UNITED STATES
SECURITIES AND EXCHANGE COMMISSION
Washington, D.C. 20549
FORM 8-K
CURRENT REPORT
Pursuant to Section 13 OR 15(d) of The Securities Exchange Act of 1934
Date of Report (date of earliest event reported) May 30, 2023
Consensus Cloud Solutions, Inc.
(Exact name of registrant as specified in its charter)
Delaware | 001-40750 | 87-1139414 | |||||||||||||||||||||||||||||||||||||||||||||||||||
(State or other jurisdiction of incorporation or organization) | (Commission File Number) | (I.R.S. Employer Identification No.) |
700 S. Flower Street, 15th Floor
Los Angeles, California 90017
Los Angeles, California 90017
(Address of principal executive offices) (Zip Code)
(323) 860-9200
(Registrant's telephone number, including area code)
Check the appropriate box below if the Form 8-K filing is intended to simultaneously satisfy the filing obligation of the registrant under any of the following provisions (see General Instruction A.2. below):
☐Written communications pursuant to Rule 425 under the Securities Act (17 CFR 230.425)
☐Soliciting material pursuant to Rule 14a-12 under the Exchange Act (17 CFR 240.14a-12)
☐Pre-commencement communications pursuant to Rule 14d-2(b) under the Exchange Act (17 CFR 240.14d-2(b))
☐Pre-commencement communications pursuant to Rule 13e-4(c) under the Exchange Act (17 CFR 240.13e-4(c))
Securities registered pursuant to Section 12(b) of the Act:
Title of each class | Trading Symbol(s) | Name of each exchange on which registered | ||||||||||||||||||||||||
Common Stock, $0.01 par value | CCSI | Nasdaq Stock Market LLC |
Indicate by check mark whether the registrant is an emerging growth company as defined in Rule 405 of the Securities Act of 1933 (§230.405 of this chapter) or Rule 12b-2 of the Securities Exchange Act of 1934 (§240.12b-2 of this chapter).
Emerging growth company ☐
If an emerging growth company, indicate by check mark if the registrant has elected not to use the extended transition period for complying with any new or revised financial accounting standards provided pursuant to Section 13(a) of the Exchange Act.
Item 4.01. Changes in Registrant’s Certifying Accountant
In consideration of a potential audit firm rotation, the Audit Committee of the Board of Directors of Consensus Cloud Solutions, Inc. (the “Company”) conducted a competitive process to determine the Company’s independent registered public accounting firm for the fiscal year ending December 31, 2023. The Audit Committee considered multiple registered public accounting firms to participate in this process.
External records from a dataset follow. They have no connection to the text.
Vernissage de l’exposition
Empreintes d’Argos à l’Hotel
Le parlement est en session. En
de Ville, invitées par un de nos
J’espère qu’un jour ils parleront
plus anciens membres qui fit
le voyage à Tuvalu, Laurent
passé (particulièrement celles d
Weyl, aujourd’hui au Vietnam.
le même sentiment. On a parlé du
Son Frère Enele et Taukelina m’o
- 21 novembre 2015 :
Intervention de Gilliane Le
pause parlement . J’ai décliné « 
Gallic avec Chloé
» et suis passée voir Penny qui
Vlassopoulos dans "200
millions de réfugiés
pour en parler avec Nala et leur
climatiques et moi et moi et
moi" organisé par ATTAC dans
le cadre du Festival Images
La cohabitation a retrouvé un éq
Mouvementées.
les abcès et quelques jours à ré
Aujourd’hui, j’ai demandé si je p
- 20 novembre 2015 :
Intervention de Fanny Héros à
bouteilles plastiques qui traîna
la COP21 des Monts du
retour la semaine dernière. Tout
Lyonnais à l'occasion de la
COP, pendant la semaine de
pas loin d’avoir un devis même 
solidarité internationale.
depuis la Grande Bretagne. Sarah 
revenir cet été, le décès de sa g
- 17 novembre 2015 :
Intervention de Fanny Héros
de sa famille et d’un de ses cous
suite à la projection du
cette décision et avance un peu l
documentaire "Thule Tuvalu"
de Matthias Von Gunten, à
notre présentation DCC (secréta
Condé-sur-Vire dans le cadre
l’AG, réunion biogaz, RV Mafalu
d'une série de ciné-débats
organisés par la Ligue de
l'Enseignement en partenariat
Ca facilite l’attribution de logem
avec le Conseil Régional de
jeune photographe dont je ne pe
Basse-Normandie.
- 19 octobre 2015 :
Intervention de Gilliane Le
On May 31, 2023, following the review and evaluation of the proposals from the participating firms, the Audit Committee selected Deloitte & Touche LLP (“Deloitte”) as the Company’s new independent registered public accounting firm for the Company’s fiscal year ending December 31, 2023. On May 30, 2023, the Company informed BDO USA, LLP (“BDO”), the Company’s independent registered public accounting firm that the Audit Committee had determined to dismiss BDO, effective immediately.
BDO’s audit reports on the Company’s consolidated financial statements as of and for the fiscal years ended December 31, 2021 and December 31, 2022 did not contain any adverse opinion or a disclaimer of opinion, and were not qualified or modified as to uncertainty, audit scope or accounting principles.
During the fiscal years ended December 31, 2021 and December 31, 2022, and in the subsequent interim periods through May 30, 2023, there were no (1) disagreements (within the meaning of Item 304(a)(1)(iv) of Regulation S-K (“Regulation S-K”) of the rules and regulations of the U.S. Securities and Exchange Commission (the “SEC”)) with BDO on any matter of accounting principles or practices, financial statement disclosure, or auditing scope or procedure which if not resolved to BDO’s satisfaction, would have caused BDO to make reference to the subject matter of such disagreement in connection with its report, or (2) reportable events (within the meaning of Item 304(a)(1)(v) of Regulation S-K of the rules and regulations of the SEC), except for the material weaknesses disclosed in Item 9A of the Company’s Annual Reports on Form 10-K for the fiscal years ended December 31, 2022 and 2021 relating the Company’s internal control over financial reporting. For the fiscal year ended December 31, 2022, these material weaknesses related to (1) entity-level controls impacting the control environment and monitoring of controls; (2) accounting for revenue recognition and related controls; (3) accounting for significant unusual transactions; (4) balance sheet account reconciliations; and (5) user access and segregation of duties related to systems that track employee related costs. For the fiscal year ended December 31, 2021, the material weakness related to accounting for certain elements of the spin-off transaction.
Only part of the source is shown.